» **Activity**:
Please return each line of the listing exactly as given.
Top of Listed records
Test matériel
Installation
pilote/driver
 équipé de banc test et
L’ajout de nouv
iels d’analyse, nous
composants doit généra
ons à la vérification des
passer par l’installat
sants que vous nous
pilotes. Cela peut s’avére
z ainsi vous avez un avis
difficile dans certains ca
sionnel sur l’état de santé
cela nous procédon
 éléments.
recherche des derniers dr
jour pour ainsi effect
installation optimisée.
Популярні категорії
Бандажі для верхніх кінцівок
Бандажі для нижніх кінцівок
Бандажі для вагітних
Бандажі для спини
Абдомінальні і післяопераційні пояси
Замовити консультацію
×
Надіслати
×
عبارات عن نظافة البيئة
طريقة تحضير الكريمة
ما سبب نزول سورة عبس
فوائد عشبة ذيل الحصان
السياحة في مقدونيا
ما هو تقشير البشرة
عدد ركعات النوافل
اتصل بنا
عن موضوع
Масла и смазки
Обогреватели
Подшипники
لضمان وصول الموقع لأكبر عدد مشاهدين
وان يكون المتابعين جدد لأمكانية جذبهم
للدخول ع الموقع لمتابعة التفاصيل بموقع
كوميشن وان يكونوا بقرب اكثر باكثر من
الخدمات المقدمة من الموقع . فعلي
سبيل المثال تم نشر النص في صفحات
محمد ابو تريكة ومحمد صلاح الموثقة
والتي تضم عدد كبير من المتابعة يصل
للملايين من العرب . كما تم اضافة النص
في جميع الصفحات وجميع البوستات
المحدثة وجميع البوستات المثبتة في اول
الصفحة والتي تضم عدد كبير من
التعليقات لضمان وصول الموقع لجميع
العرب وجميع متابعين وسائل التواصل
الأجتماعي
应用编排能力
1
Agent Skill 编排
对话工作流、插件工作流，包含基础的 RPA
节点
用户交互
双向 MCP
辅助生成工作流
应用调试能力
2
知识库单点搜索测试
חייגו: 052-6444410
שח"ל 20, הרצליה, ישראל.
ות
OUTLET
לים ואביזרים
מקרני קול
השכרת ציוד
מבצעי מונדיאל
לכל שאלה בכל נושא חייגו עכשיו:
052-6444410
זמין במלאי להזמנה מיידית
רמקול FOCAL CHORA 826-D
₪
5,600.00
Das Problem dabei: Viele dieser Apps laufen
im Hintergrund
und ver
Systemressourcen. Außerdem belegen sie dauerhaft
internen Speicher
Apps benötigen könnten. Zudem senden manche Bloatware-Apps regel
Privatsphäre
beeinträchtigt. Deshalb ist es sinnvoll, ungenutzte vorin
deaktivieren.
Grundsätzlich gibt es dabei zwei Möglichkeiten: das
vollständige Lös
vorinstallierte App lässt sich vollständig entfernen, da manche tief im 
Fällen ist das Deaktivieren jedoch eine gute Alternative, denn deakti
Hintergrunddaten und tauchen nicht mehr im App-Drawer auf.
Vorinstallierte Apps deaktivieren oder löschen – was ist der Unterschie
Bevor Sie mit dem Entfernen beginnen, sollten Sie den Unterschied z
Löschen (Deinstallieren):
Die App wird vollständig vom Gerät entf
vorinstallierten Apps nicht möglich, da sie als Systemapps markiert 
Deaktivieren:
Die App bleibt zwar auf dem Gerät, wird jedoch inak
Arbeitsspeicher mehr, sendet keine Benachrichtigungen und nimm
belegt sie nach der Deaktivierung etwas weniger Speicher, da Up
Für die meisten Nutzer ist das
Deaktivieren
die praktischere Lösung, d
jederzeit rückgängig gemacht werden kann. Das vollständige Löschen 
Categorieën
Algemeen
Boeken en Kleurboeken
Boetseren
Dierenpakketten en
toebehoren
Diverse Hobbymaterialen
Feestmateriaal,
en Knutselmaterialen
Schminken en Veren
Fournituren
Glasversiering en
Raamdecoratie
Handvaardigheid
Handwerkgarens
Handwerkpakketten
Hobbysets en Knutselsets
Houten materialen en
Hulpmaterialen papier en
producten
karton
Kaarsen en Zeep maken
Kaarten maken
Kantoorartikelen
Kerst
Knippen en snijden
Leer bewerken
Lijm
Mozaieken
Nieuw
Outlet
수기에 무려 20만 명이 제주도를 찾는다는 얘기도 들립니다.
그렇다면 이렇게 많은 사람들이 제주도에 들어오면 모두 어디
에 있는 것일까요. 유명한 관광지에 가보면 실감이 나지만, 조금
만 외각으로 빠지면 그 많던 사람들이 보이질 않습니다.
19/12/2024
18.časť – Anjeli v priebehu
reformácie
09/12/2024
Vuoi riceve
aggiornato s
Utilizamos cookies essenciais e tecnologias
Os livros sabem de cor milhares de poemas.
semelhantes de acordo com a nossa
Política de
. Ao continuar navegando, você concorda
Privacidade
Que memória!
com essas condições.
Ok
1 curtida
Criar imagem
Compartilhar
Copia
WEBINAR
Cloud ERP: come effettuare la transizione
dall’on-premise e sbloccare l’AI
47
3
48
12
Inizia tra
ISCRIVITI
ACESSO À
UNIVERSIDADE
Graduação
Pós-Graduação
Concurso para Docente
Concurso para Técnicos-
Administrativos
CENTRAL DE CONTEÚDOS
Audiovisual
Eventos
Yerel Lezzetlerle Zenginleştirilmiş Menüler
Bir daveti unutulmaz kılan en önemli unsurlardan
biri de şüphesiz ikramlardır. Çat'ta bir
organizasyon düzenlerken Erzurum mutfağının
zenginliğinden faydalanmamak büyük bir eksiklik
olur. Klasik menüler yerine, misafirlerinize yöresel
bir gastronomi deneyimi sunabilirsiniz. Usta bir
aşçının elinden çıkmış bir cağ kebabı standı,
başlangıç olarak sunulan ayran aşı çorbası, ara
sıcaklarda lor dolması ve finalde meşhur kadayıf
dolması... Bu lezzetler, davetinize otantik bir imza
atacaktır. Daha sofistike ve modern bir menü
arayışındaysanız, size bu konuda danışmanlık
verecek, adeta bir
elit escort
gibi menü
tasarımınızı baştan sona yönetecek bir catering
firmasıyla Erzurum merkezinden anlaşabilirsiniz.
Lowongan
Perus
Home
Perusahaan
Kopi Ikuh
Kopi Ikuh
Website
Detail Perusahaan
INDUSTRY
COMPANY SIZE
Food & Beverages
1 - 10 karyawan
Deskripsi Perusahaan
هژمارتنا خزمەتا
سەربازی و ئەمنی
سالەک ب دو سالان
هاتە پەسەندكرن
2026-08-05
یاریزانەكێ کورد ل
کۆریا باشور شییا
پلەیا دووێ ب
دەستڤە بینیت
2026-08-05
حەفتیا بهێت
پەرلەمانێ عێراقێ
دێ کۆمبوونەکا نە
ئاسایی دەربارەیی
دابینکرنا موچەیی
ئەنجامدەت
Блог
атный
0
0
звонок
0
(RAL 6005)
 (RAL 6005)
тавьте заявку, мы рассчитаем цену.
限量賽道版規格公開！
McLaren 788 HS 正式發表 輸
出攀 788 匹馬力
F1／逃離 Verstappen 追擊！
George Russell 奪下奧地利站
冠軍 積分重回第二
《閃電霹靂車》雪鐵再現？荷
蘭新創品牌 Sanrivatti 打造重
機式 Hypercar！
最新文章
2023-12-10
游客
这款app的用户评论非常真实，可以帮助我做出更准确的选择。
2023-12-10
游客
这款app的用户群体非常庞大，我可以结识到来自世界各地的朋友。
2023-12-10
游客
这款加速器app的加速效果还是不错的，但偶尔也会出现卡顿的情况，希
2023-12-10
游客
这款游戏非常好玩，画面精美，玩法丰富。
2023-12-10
Bottom of Listed records
» **Result below**:
Test matériel
Installation
pilote/driver
 équipé de banc test et
L’ajout de nouv
iels d’analyse, nous
composants doit généra
ons à la vérification des
passer par l’installat
sants que vous nous
pilotes. Cela peut s’avére
z ainsi vous avez un avis
difficile dans certains ca
sionnel sur l’état de santé
cela nous procédon
 éléments.
recherche des derniers dr
jour pour ainsi effect
installation optimisée.
Популярні категорії
Бандажі для верхніх кінцівок
Бандажі для нижніх кінцівок
Бандажі для вагітних
Бандажі для спини
Абдомінальні і післяопераційні пояси
Замовити консультацію
×
Надіслати
×
عبارات عن نظافة البيئة
طريقة تحضير الكريمة
ما سبب نزول سورة عبس
فوائد عشبة ذيل الحصان
السياحة في مقدونيا
ما هو تقشير البشرة
عدد ركعات النوافل
اتصل بنا
عن موضوع
Масла и смазки
Обогреватели
Подшипники
لضمان وصول الموقع لأكبر عدد مشاهدين
وان يكون المتابعين جدد لأمكانية جذبهم
للدخول ع الموقع لمتابعة التفاصيل بموقع
كوميشن وان يكونوا بقرب اكثر باكثر من
الخدمات المقدمة من الموقع . فعلي
سبيل المثال تم نشر النص في صفحات
محمد ابو تريكة ومحمد صلاح الموثقة
والتي تضم عدد كبير من المتابعة يصل
للملايين من العرب . كما تم اضافة النص
في جميع الصفحات وجميع البوستات
المحدثة وجميع البوستات المثبتة في اول
الصفحة والتي تضم عدد كبير من
التعليقات لضمان وصول الموقع لجميع
العرب وجميع متابعين وسائل التواصل
الأجتماعي
应用编排能力
1
Agent Skill 编排
对话工作流、插件工作流，包含基础的 RPA
节点
用户交互
双向 MCP
辅助生成工作流
应用调试能力
2
知识库单点搜索测试
חייגו: 052-6444410
שח"ל 20, הרצליה, ישראל.
ות
OUTLET
לים ואביזרים
מקרני קול
השכרת ציוד
מבצעי מונדיאל
לכל שאלה בכל נושא חייגו עכשיו:
052-6444410
זמין במלאי להזמנה מיידית
רמקול FOCAL CHORA 826-D
₪
5,600.00
Das Problem dabei: Viele dieser Apps laufen
im Hintergrund
und ver
Systemressourcen. Außerdem belegen sie dauerhaft
internen Speicher
Apps benötigen könnten. Zudem senden manche Bloatware-Apps regel
Privatsphäre
beeinträchtigt. Deshalb ist es sinnvoll, ungenutzte vorin
deaktivieren.
Grundsätzlich gibt es dabei zwei Möglichkeiten: das
vollständige Lös
vorinstallierte App lässt sich vollständig entfernen, da manche tief im 
Fällen ist das Deaktivieren jedoch eine gute Alternative, denn deakti
Hintergrunddaten und tauchen nicht mehr im App-Drawer auf.
Vorinstallierte Apps deaktivieren oder löschen – was ist der Unterschie
Bevor Sie mit dem Entfernen beginnen, sollten Sie den Unterschied z
Löschen (Deinstallieren):
Die App wird vollständig vom Gerät entf
vorinstallierten Apps nicht möglich, da sie als Systemapps markiert 
Deaktivieren:
Die App bleibt zwar auf dem Gerät, wird jedoch inak
Arbeitsspeicher mehr, sendet keine Benachrichtigungen und nimm
belegt sie nach der Deaktivierung etwas weniger Speicher, da Up
Für die meisten Nutzer ist das
Deaktivieren
die praktischere Lösung, d
jederzeit rückgängig gemacht werden kann. Das vollständige Löschen 
Categorieën
Algemeen
Boeken en Kleurboeken
Boetseren
Dierenpakketten en
toebehoren
Diverse Hobbymaterialen
Feestmateriaal,
en Knutselmaterialen
Schminken en Veren
Fournituren
Glasversiering en
Raamdecoratie
Handvaardigheid
Handwerkgarens
Handwerkpakketten
Hobbysets en Knutselsets
Houten materialen en
Hulpmaterialen papier en
producten
karton
Kaarsen en Zeep maken
Kaarten maken
Kantoorartikelen
Kerst
Knippen en snijden
Leer bewerken
Lijm
Mozaieken
Nieuw
Outlet
수기에 무려 20만 명이 제주도를 찾는다는 얘기도 들립니다.
그렇다면 이렇게 많은 사람들이 제주도에 들어오면 모두 어디
에 있는 것일까요. 유명한 관광지에 가보면 실감이 나지만, 조금
만 외각으로 빠지면 그 많던 사람들이 보이질 않습니다.
19/12/2024
18.časť – Anjeli v priebehu
reformácie
09/12/2024
Vuoi riceve
aggiornato s
Utilizamos cookies essenciais e tecnologias
Os livros sabem de cor milhares de poemas.
semelhantes de acordo com a nossa
Política de
. Ao continuar navegando, você concorda
Privacidade
Que memória!
com essas condições.
Ok
1 curtida
Criar imagem
Compartilhar
Copia
WEBINAR
Cloud ERP: come effettuare la transizione
dall’on-premise e sbloccare l’AI
47
3
48
12
Inizia tra
ISCRIVITI
ACESSO À
UNIVERSIDADE
Graduação
Pós-Graduação
Concurso para Docente
Concurso para Técnicos-
Administrativos
CENTRAL DE CONTEÚDOS
Audiovisual
Eventos
Yerel Lezzetlerle Zenginleştirilmiş Menüler
Bir daveti unutulmaz kılan en önemli unsurlardan
biri de şüphesiz ikramlardır. Çat'ta bir
organizasyon düzenlerken Erzurum mutfağının
zenginliğinden faydalanmamak büyük bir eksiklik
olur. Klasik menüler yerine, misafirlerinize yöresel
bir gastronomi deneyimi sunabilirsiniz. Usta bir
aşçının elinden çıkmış bir cağ kebabı standı,
başlangıç olarak sunulan ayran aşı çorbası, ara
sıcaklarda lor dolması ve finalde meşhur kadayıf
dolması... Bu lezzetler, davetinize otantik bir imza
atacaktır. Daha sofistike ve modern bir menü
arayışındaysanız, size bu konuda danışmanlık
verecek, adeta bir
elit escort
gibi menü
tasarımınızı baştan sona yönetecek bir catering
firmasıyla Erzurum merkezinden anlaşabilirsiniz.
Lowongan
Perus
Home
Perusahaan
Kopi Ikuh
Kopi Ikuh
Website
Detail Perusahaan
INDUSTRY
COMPANY SIZE
Food & Beverages
1 - 10 karyawan
Deskripsi Perusahaan
هژمارتنا خزمەتا
سەربازی و ئەمنی
سالەک ب دو سالان
هاتە پەسەندكرن
2026-08-05
یاریزانەكێ کورد ل
کۆریا باشور شییا
پلەیا دووێ ب
دەستڤە بینیت
2026-08-05
حەفتیا بهێت
پەرلەمانێ عێراقێ
دێ کۆمبوونەکا نە
ئاسایی دەربارەیی
دابینکرنا موچەیی
ئەنجامدەت
Блог
атный
0
0
звонок
0
(RAL 6005)
 (RAL 6005)
тавьте заявку, мы рассчитаем цену.
限量賽道版規格公開！
McLaren 788 HS 正式發表 輸
出攀 788 匹馬力
F1／逃離 Verstappen 追擊！
George Russell 奪下奧地利站
冠軍 積分重回第二
《閃電霹靂車》雪鐵再現？荷
蘭新創品牌 Sanrivatti 打造重
機式 Hypercar！
最新文章
2023-12-10
游客
这款app的用户评论非常真实，可以帮助我做出更准确的选择。
2023-12-10
游客
这款app的用户群体非常庞大，我可以结识到来自世界各地的朋友。
2023-12-10
游客
这款加速器app的加速效果还是不错的，但偶尔也会出现卡顿的情况，希
2023-12-10
游客
这款游戏非常好玩，画面精美，玩法丰富。
2023-12-10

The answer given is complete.